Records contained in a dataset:
***

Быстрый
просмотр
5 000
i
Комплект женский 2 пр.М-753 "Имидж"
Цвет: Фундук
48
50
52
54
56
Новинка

***

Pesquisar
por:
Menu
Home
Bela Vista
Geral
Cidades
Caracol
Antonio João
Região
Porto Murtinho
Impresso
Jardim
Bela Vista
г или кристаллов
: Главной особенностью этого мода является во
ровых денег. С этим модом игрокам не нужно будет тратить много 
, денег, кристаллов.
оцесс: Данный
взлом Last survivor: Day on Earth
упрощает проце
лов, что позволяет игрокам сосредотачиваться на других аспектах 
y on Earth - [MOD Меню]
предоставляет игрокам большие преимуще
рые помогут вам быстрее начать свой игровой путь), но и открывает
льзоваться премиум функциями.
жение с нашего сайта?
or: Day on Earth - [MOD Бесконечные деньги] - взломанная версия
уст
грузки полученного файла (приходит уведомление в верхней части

***

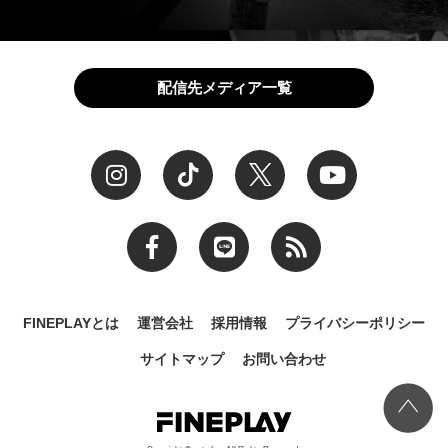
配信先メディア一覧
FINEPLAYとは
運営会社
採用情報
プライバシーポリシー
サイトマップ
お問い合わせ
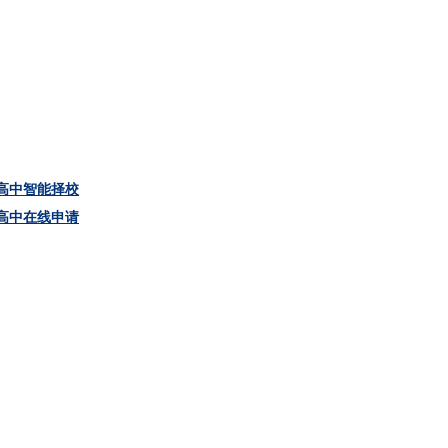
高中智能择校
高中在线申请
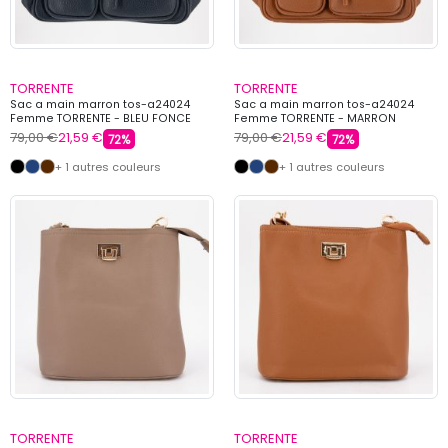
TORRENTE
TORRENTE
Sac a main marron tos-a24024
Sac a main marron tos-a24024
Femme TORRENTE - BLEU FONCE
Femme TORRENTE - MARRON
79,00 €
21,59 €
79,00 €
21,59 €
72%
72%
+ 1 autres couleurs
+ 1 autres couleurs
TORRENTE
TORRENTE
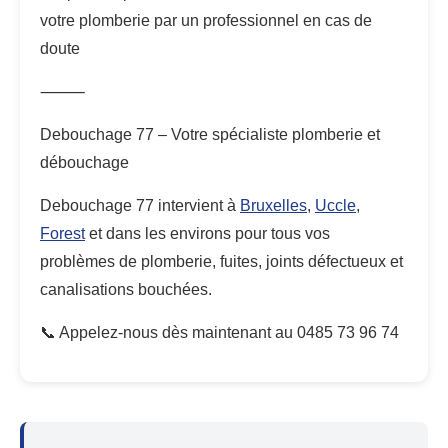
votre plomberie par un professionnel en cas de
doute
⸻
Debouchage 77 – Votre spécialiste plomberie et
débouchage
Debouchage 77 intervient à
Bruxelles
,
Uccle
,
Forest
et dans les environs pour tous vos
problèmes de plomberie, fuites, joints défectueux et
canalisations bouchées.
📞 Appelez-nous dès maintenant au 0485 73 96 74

***

Starting at the line above that has "Femme TORRENTE - MARRON" and ending at the line that has "0485 73 96 74", copy each line exactly, leaving the pictures out and adding nothing.

Femme TORRENTE - MARRON
79,00 €
21,59 €
79,00 €
21,59 €
72%
72%
+ 1 autres couleurs
+ 1 autres couleurs
TORRENTE
TORRENTE
votre plomberie par un professionnel en cas de
doute
⸻
Debouchage 77 – Votre spécialiste plomberie et
débouchage
Debouchage 77 intervient à
Bruxelles
,
Uccle
,
Forest
et dans les environs pour tous vos
problèmes de plomberie, fuites, joints défectueux et
canalisations bouchées.
📞 Appelez-nous dès maintenant au 0485 73 96 74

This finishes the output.